Sawyerr reiterated the government’s commitment to making tertiary education accessible to all Nigerians, stating that “President Bola Ahmed Tinubu came up with this initiative that no Nigerian student anywhere in Nigeria should be deprived of the opportunity to gain tertiary education because of lack of money.
“In order to actualize this vision, he set up this agency, Nigeria Education Loan Fund. He has funded it, he has put political will behind it, having created a structure through an Act of Parliament that effectively says that we are to go and look for these students, those who are about to drop out, those who are considering not furthering after secondary level, that we should look for them and if money is their issue, we should try to solve it.

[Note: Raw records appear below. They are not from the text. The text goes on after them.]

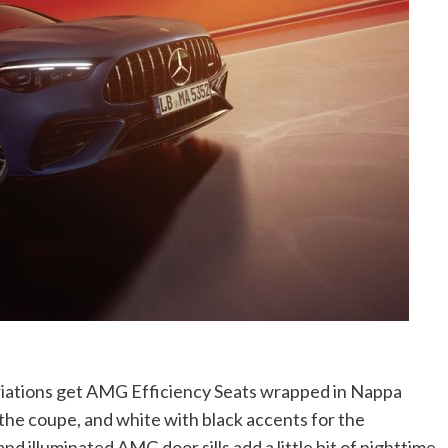
ariations get AMG Efficiency Seats wrapped in Nappa
the coupe, and white with black accents for the
and illuminated AMG door sills add a little bit of nighttime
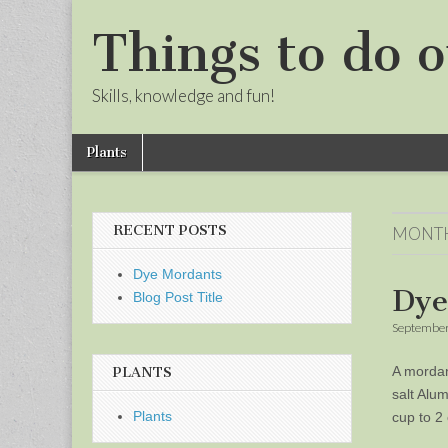
Things to do o
Skills, knowledge and fun!
Skip
Main
Plants
to
menu
Sub
content
menu
RECENT POSTS
MONT
Dye Mordants
Dye
Blog Post Title
September
A mordan
PLANTS
salt Alu
Plants
cup to 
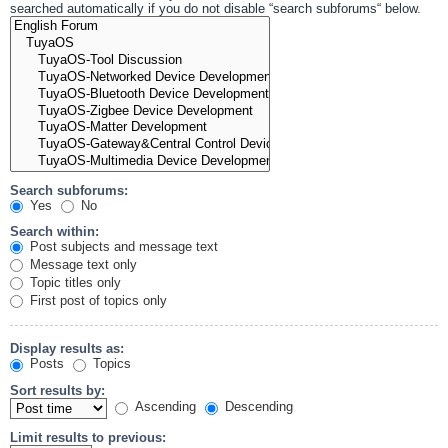
searched automatically if you do not disable “search subforums“ below.
Search subforums:
Yes
No
Search within:
Post subjects and message text
Message text only
Topic titles only
First post of topics only
Display results as:
Posts
Topics
Sort results by:
Ascending
Descending
Limit results to previous:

We’ve been doing that,” he said
On his part, Edo State Deputy Governor, Dennis Idahosa, commended the Federal Government for making the student loan scheme a reality.
“Let me also use this opportunity to thank the President of our dear country, President Bola Tinubu, for this initiative. Because before now, many families go through a lot of challenges to be able to pay school fees for students across the country.
“The thanks also go to my former boss, the then Speaker of the House of Representatives, Femi Gbajabiamila. In the 9th Assembly, this bill was sponsored by him and was assented by the President, and that is what gave this opportunity to Nigerian students to be able to pay school fees.
“We as a state government, by the grace of God, we are going to collaborate with you for very aggressive sensitization to ensure that almost all the students in Edo State benefit from the student loan initiative,” he said.
Edo State Commissioner for Education, Dr. Paddy Iyamu, described the scheme as nearly free due to its zero-interest nature, explaining that repayment would only begin two years after completing the National Youth Service Corps (NYSC) and when beneficiaries are employed, with deductions set at 10% of their salary.
The commissioner, who commented the NELFUND Managing Director, for passionately championing the loan scheme initiative across the three senatorial districts in Edo State and across the country, said Governor Monday Okpebholo-led government would leave no stone unturned to ensure its success.